_DIRECTIONS FOR THIS TASK_:
Once you reach the line that holds "Understanding Google’s New Link Building" in the listing below, output it and every line after it through the line that holds "3 manieren om", word for word.

_SUPPLIED RECORDS_:
..............................

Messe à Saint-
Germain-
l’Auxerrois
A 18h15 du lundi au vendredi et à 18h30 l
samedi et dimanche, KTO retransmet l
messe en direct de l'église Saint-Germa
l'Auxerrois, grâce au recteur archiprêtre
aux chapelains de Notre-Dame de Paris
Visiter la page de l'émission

..............................

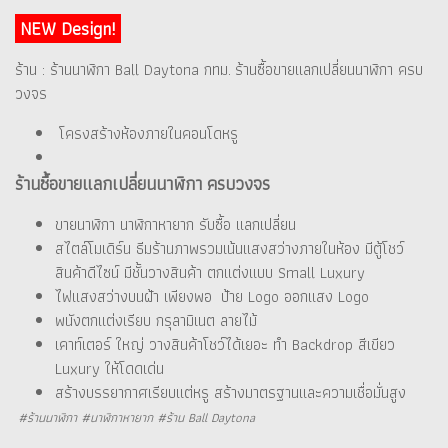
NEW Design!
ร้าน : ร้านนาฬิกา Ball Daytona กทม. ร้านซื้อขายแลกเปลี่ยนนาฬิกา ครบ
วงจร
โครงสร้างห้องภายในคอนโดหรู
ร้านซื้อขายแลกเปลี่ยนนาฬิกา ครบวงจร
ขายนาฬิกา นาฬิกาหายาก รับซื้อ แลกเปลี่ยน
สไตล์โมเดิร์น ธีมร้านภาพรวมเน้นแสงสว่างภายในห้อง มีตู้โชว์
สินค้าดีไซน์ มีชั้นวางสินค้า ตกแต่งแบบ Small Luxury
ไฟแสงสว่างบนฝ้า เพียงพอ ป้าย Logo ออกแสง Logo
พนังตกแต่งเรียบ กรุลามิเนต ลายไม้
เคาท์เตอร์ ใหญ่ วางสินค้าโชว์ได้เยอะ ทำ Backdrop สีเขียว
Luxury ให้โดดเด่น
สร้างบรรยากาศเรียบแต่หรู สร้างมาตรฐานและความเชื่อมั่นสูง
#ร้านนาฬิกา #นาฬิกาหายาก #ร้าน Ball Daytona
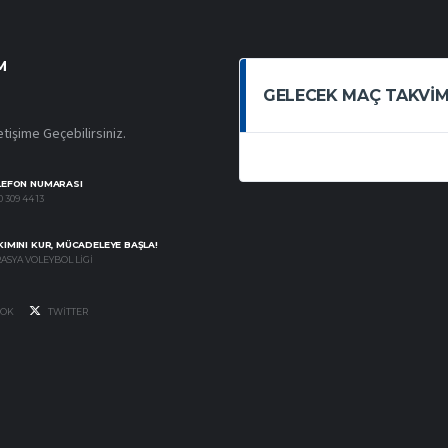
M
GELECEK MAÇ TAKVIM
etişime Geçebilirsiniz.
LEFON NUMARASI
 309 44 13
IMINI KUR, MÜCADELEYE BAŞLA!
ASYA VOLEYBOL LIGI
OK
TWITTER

..............................

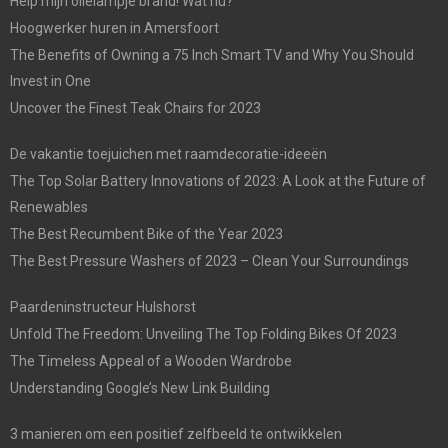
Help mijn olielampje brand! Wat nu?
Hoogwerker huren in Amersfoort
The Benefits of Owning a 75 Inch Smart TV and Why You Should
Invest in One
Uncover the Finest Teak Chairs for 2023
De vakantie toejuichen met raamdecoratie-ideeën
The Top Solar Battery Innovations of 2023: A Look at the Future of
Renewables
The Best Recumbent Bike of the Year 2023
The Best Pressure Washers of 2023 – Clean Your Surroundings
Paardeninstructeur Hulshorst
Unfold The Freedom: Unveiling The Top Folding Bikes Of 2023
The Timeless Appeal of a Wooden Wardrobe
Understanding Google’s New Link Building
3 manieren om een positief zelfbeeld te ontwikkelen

..............................

_RESULT BELOW_:
Understanding Google’s New Link Building
3 manieren om een positief zelfbeeld te ontwikkelen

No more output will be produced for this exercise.